Достал из кармана флакончик с ядовитого вида зельем, развел немножко в стакане, глотнул и почти сразу ожил.
– А где отец? – спросил, прохаживаясь по комнате.
– Умер отец, – сказала Марья. – А перед тем – женился.
– Да, – посочувствовал Мисюра. – А где рояль? – спросил он еще.
– Вспомнил, – пожала плечами Марья.
Как раз рояль Леха действительно помнил. Даже не столько зрительно, сколько затылком, на ощупь. Потому что Копылов приехал раз домой совершенно не вовремя. Вдруг, после бюро горкома, на завод не заезжая, Копылов сказал шоферу необычное: «Домой», – а дома оказалась дочка – в институт не пошла – и с нею он, Леха. И тут выдал Копылов Лехе прямым левым в челюсть от души – раньше, чем успел подумать.

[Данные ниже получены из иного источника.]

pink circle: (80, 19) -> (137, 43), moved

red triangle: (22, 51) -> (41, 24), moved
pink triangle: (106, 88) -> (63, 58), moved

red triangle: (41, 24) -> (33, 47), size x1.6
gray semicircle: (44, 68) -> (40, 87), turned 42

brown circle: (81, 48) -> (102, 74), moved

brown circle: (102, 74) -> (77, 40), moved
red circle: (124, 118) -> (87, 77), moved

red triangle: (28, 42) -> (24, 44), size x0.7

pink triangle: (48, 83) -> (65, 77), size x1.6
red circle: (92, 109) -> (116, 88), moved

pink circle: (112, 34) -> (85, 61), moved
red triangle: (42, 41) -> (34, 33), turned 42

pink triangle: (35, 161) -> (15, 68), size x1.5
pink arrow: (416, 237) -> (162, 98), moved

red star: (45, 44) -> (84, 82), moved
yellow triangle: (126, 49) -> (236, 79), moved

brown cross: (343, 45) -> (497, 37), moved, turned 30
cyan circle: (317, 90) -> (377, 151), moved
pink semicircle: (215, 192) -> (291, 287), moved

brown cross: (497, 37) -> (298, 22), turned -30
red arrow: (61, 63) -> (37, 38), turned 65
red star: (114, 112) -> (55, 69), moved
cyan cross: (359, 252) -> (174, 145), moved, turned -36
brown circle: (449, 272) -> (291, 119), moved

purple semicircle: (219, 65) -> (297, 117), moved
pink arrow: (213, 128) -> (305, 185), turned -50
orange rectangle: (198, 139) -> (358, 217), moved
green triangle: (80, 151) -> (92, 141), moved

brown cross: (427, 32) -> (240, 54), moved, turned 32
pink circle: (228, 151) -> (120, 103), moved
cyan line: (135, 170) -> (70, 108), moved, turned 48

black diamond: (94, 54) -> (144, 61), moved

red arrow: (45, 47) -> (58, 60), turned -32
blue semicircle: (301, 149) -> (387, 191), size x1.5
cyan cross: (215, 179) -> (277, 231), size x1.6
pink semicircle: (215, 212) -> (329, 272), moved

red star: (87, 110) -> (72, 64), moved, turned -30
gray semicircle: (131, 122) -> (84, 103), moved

Реакция подвела. Леха пролетел через всю комнату и врубился затылком в рояль. Копылов, правда, тут же понял, что нельзя этого было допускать, ни в коем случае, ни за что. Но было уже поздно. И главное – бесполезно.

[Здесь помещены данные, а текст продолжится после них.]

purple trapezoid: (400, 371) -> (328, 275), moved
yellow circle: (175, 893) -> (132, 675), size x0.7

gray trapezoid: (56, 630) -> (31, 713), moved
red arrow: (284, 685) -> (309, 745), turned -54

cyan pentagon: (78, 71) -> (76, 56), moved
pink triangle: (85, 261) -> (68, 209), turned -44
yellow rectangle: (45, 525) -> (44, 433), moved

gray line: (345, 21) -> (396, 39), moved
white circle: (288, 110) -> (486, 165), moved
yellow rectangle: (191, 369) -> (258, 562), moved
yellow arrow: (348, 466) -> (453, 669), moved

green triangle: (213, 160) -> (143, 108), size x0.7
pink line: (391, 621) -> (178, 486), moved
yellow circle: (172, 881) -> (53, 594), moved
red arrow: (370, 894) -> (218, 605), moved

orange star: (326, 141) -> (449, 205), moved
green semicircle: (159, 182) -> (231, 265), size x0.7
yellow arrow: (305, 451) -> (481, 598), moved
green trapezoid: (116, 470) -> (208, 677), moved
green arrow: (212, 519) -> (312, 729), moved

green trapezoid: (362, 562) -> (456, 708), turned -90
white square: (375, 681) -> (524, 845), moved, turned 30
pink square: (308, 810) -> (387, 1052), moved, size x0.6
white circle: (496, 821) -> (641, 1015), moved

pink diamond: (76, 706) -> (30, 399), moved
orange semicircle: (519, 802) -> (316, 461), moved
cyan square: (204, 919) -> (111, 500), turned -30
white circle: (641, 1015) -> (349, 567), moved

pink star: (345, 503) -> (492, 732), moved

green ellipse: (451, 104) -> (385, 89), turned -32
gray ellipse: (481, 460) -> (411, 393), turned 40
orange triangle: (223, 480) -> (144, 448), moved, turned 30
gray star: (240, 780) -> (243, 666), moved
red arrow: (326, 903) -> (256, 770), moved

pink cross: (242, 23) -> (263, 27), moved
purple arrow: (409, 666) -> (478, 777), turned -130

Только и запомнилось – рояль.
– Ты в отпуск приехал? – спросила в свою очередь Марья.
– Да нет, помирать. Говорю же, – дернулась улыбка, ослепительная когда-то улыбка на сером чужом лице. – Прогноз у меня ориентировочно на полгода, если буду себя примерно вести, конечно. По-хорошему, пристрелить бы меня, да, видать, пули жалко – отпустили.
– Леха! – встревожилась, а скорее даже рассердилась Марья. – Не кокетничай, толком говори.
– А что, если я не поеду ночевать в гостиницу? – сказал ей на это Леха. – Ты меня не бойся, я тихий теперь, для нравственности твоей безопасный. Вот тут в кресле и заночую. Ты как?
– Зачем же – в кресле? – растерялась Марья. – Подожди, я сейчас раскладушку найду.
И пошла за раскладушкой к соседке.
– Слушай, – сказал Мисюра, устраиваясь на коротком продавленном ложе в темноте комнаты. – Выходи за меня замуж! У меня квартира в столице, небольшая, но все-таки нормальная, не твой курятник. Будешь скоро молодая вдова с приличной жилплощадью.
– Ну, предложение, конечно, заманчивое, – рассмеялась из темноты Марьюшка. – Я прямо вся даже стесняюсь как-то. Прямо даже неожиданно. И вовремя. Ты, Леха, верен себе. Опять – физики шутят?
Хотя на этот раз Мисюра и не думал шутить.
С тех пор как в голове у него поселилась птица, Леха ни на что не надеялся. Он только ждал момента, когда птица вырвется и улетит, пробив стесняющую оболочку, и даже решил в меру слабых своих возможностей птице в этом помочь. Решил? Пожалуй, утверждать так было бы преувеличением. Подобно тому как вертит бездушный маховик магнитная стрелка, птица увлекала его путем, не им избранным, но ему предназначенным, помимо воли. Авария, взрыв, все, что за этим последовало, было только этапами пути. Болезнь, больницы, консилиумы и бессмысленные медицинские процедуры тоже были этапами. Он двигался вперед. Ему становилось хуже, если он пытался свернуть, и птица металась внутри черепного пространства, как мотоциклист в полом шаре под куполом цирка: вперед. Все время вперед и по кругу.